Sprightly 77-year-old local Ross Burchall has been involved in every PGA Tour event since the tournament came to the island in 2019.
This time around, he was lugging the clubs of German professional Stephan Jaeger, who despite birdieing the last yesterday, missed the six-under cut by one stroke.
A fully-laden professional staff bag can weigh up to 50 pounds. Carrying that over 18 holes of the hills of Port Royal is no mean feat, even for a younger man.
Born into a family of 12 children, Burchall has been walking the golf courses of Bermuda for more than 65 years, starting at the now closed Riddell’s Bay Golf Club, where he was only allowed to carry cameras and the like at first, at 11-years old.
A year or so later, he had his own gig.
“I took a lot of licks to get there because my father didn’t want any of us to caddie. He told us that only three things happen on a golf course with caddies — gambling, swearing and smoking.”
Burchall was a “war baby” born in 1945 and benefited from the postwar boom in tourism that brought more golfers to the island.
The advancement of pull carts and motor carts has meant he sometimes has supplemented his income with construction work.
He spent 20 years during the season in Brooklyn, carrying bags on Long Island courses.
Being a caddie has been his constant, even after losing his wife, a New Orleans native, to an aneurysm in 1998.
Burchall is not the only Bermudian looping for visiting professionals, with 15 local caddies in action this week.
They include well-known golf professionals Dwayne Pearman and Camiko Smith, who played in the tournament last year.
With the championship featuring a number of players struggling for form and trying to potentially keep down costs, some hire caddies on a weekly basis.
When a player picks up the services of a visiting caddie, a price is negotiated and they go from there.
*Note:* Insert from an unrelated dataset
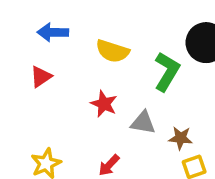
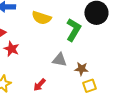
red star: (104, 104) -> (11, 49), moved

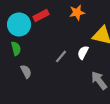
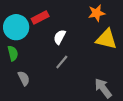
orange star: (77, 12) -> (97, 13), moved
white semicircle: (83, 52) -> (60, 37), moved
It could be $600 a day pre-tournament, $700 a day for tournament days — four days if the player makes the cut and two if he doesn’t — but whatever share of the prize money the player earns, he typically provides at least 10 per cent of the winnings to the caddie.
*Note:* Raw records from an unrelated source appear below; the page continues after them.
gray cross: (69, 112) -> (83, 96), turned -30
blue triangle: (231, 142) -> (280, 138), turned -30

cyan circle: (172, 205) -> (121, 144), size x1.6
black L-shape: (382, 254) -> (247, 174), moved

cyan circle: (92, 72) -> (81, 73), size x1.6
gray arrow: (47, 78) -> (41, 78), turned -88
The caddie life is not always easy. Burchall has never been fortunate enough to work the weekend at the PGA Tour event.
Visiting caddie, Douglas Schwimer, was injured in a serious road traffic crash, an incident that resulted in pro Grayson Murray withdrawing from the tournament with a broken kneecap.
But despite his own injuries, the caddie was on the course carrying the bag of the first alternate, Johnson Wagner, who will not be around for the weekend after rounds of 71 and 73 meant he finished eight strokes below the cut.